Five Minutes with Kerrie Warne: Data-Driven Decisions Drive Performance Improvement—and a Whole Lot More

| January 18, 2012

In this installment of “Five Minutes with…” guest interviewer
Kim Goin talks to Kerrie Warne, Director of St. Alexius NewStart Program at St. Alexius Hospital in St. Louis, Missouri, about how she used data-driven performance techniques to evaluate and improve her bariatric program.

by Kim Goin and Kerrie Warne

Ms. Warne is the Director of St. Alexius New Start Bariatric Program, St. Louis, Missouri. Ms. Goin is a member of the Allergan Bariatric Practice Advisor (BPA) team based in Mundelein, Illinois.

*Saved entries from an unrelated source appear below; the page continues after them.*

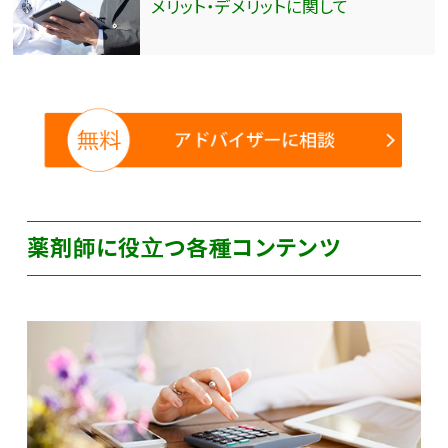
メリット・デメリットに関して
薬剤師に役立つ各種コンテンツ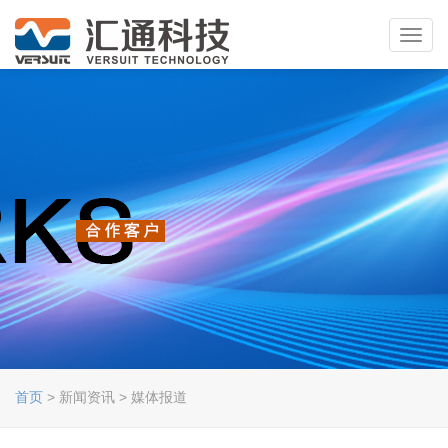
Toggl
navig
首页
> 新闻资讯 > 媒体报道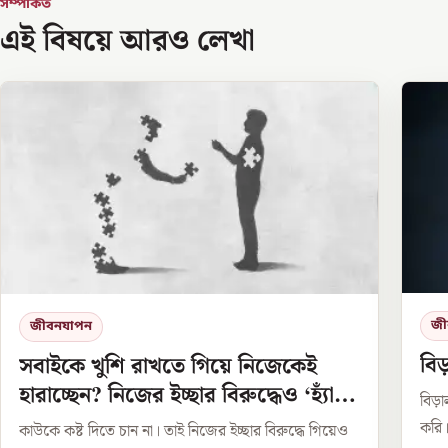
সম্পর্কিত
এই বিষয়ে আরও লেখা
জী
জীবনযাপন
বিড
সবাইকে খুশি রাখতে গিয়ে নিজেকেই
হারাচ্ছেন? নিজের ইচ্ছার বিরুদ্ধেও ‘হ্যাঁ’
বিড়
বলে ফেলছেন?
করি।
কাউকে কষ্ট দিতে চান না। তাই নিজের ইচ্ছার বিরুদ্ধে গিয়েও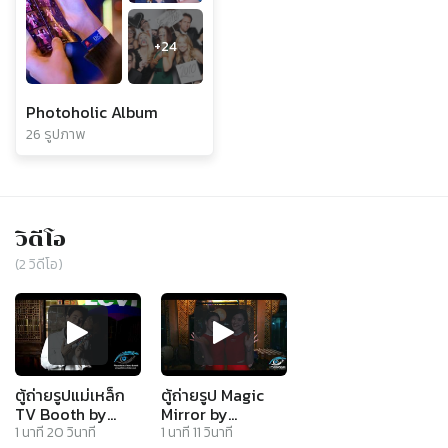
+
24
Photoholic Album
26 รูปภาพ
วิดีโอ
(
2
วิดีโอ)
ตู้ถ่ายรูปแม่เหล็ก
ตู้ถ่ายรูป Magic
TV Booth by
Mirror by
Photoholic
Photoholic
1
นาที
20
วินาที
1
นาที
11
วินาที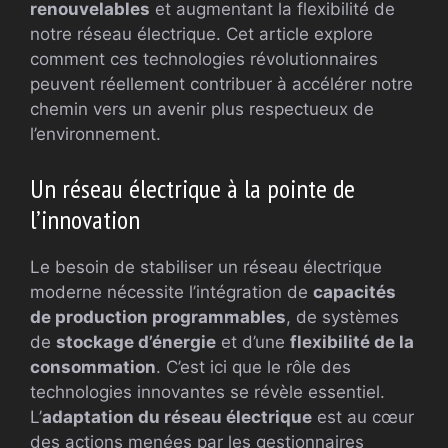
renouvelables
et augmentant la flexibilité de
notre réseau électrique. Cet article explore
comment ces technologies révolutionnaires
peuvent réellement contribuer à accélérer notre
chemin vers un avenir plus respectueux de
l’environnement.
Un réseau électrique à la pointe de
l’innovation
Le besoin de stabiliser un réseau électrique
moderne nécessite l’intégration de
capacités
de production programmables
, de systèmes
de
stockage d’énergie
et d’une
flexibilité de la
consommation
. C’est ici que le rôle des
technologies innovantes se révèle essentiel.
L’
adaptation du réseau électrique
est au cœur
des actions menées par les gestionnaires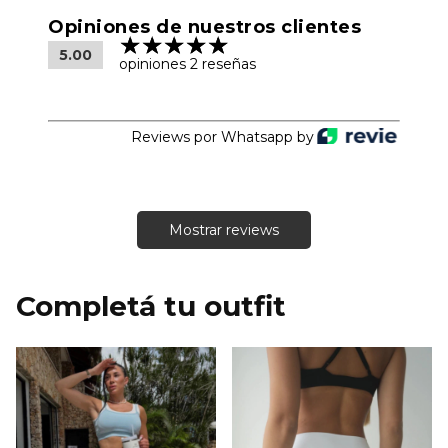
Opiniones de nuestros clientes
5.00
opiniones 2 reseñas
Reviews por Whatsapp by
Mostrar reviews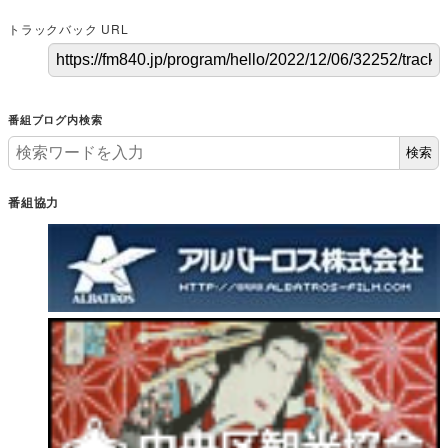
トラックバック URL
番組ブログ内検索
検索
番組協力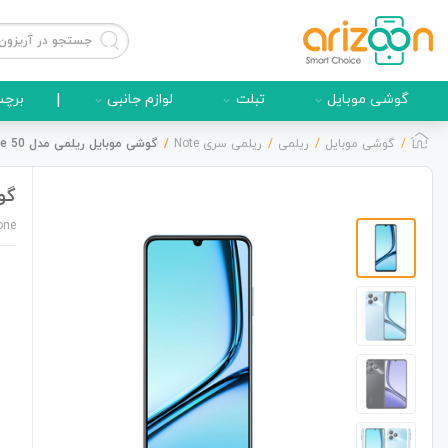
گوشی موبایل
تبلت
لوازم جانبی
|
برچس
گوشی موبایل
ریلمی
ریلمی سری Note
گوشی موبایل ریلمی مدل Note 50 دو سیم کارت ظرفیت 64/3 گیگابایت
گوشی 
گوشی موبایل
one
لوازم جانبی
زون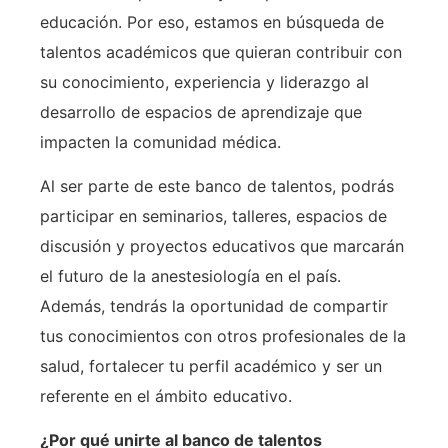
educación. Por eso, estamos en búsqueda de
talentos académicos que quieran contribuir con
su conocimiento, experiencia y liderazgo al
desarrollo de espacios de aprendizaje que
impacten la comunidad médica.
Al ser parte de este banco de talentos, podrás
participar en seminarios, talleres, espacios de
discusión y proyectos educativos que marcarán
el futuro de la anestesiología en el país.
Además, tendrás la oportunidad de compartir
tus conocimientos con otros profesionales de la
salud, fortalecer tu perfil académico y ser un
referente en el ámbito educativo.
¿Por qué unirte al banco de talentos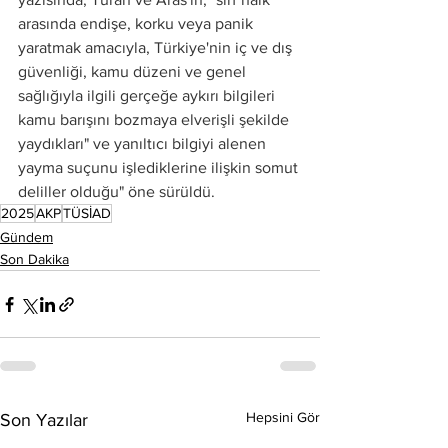
arasında endişe, korku veya panik 
yaratmak amacıyla, Türkiye'nin iç ve dış 
güvenliği, kamu düzeni ve genel 
sağlığıyla ilgili gerçeğe aykırı bilgileri 
kamu barışını bozmaya elverişli şekilde 
yaydıkları" ve yanıltıcı bilgiyi alenen 
yayma suçunu işlediklerine ilişkin somut 
deliller olduğu" öne sürüldü.
2025
AKP
TÜSİAD
Gündem
Son Dakika
Hepsini Gör
Son Yazılar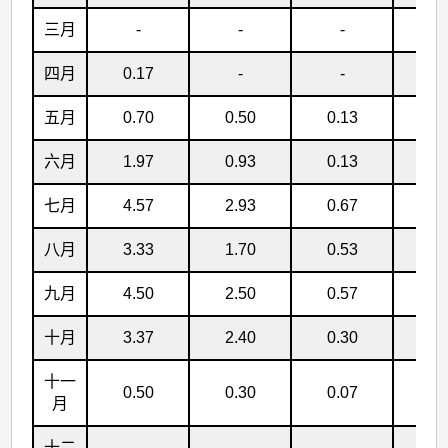
三月
-
-
-
-
四月
0.17
-
-
-
五月
0.70
0.50
0.13
0.
六月
1.97
0.93
0.13
-
七月
4.57
2.93
0.67
0.
八月
3.33
1.70
0.53
0.
九月
4.50
2.50
0.57
0.
十月
3.37
2.40
0.30
0.
十一
0.50
0.30
0.07
-
月
十二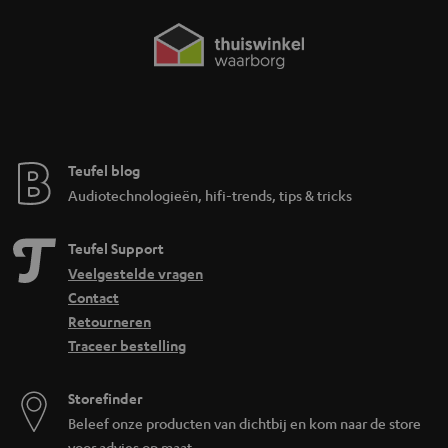
Teufel blog
Audiotechnologieën, hifi-trends, tips & tricks
Teufel Support
Veelgestelde vragen
Contact
Retourneren
Traceer bestelling
Storefinder
Beleef onze producten van dichtbij en kom naar de store
voor advies op maat.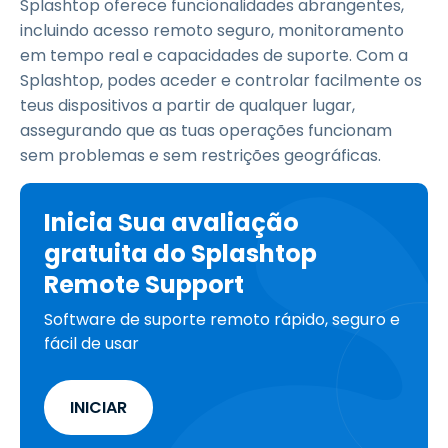
Splashtop oferece funcionalidades abrangentes,
incluindo acesso remoto seguro, monitoramento
em tempo real e capacidades de suporte. Com a
Splashtop, podes aceder e controlar facilmente os
teus dispositivos a partir de qualquer lugar,
assegurando que as tuas operações funcionam
sem problemas e sem restrições geográficas.
Inicia Sua avaliação
gratuita do Splashtop
Remote Support
Software de suporte remoto rápido, seguro e
fácil de usar
INICIAR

Funding: No funding was provided for the preparation of this article.

Disclosures: Ms. Warne reports no conflicts of interest relevant to the content of this article. Ms. Goin is a member of the Allergan Bariatric Practice Advisor (BPA) team, Allergan, Inc., Irvine, California.

Bariatric Times. 2012;9(1):24

Do you know where your patients are in your conversion process at any given time? In any business, it is imperative to monitor productivity and overall performance to ensure goals are continuously being met. This is particularly vital in bariatric surgery programs where staff is responsible for assisting patients through a complex presurgical process. Each touch point in the process is an opportunity for patients to get “lost,” and if patients are not being adequately tracked through each stage, it is impossible to identify areas needing improvement.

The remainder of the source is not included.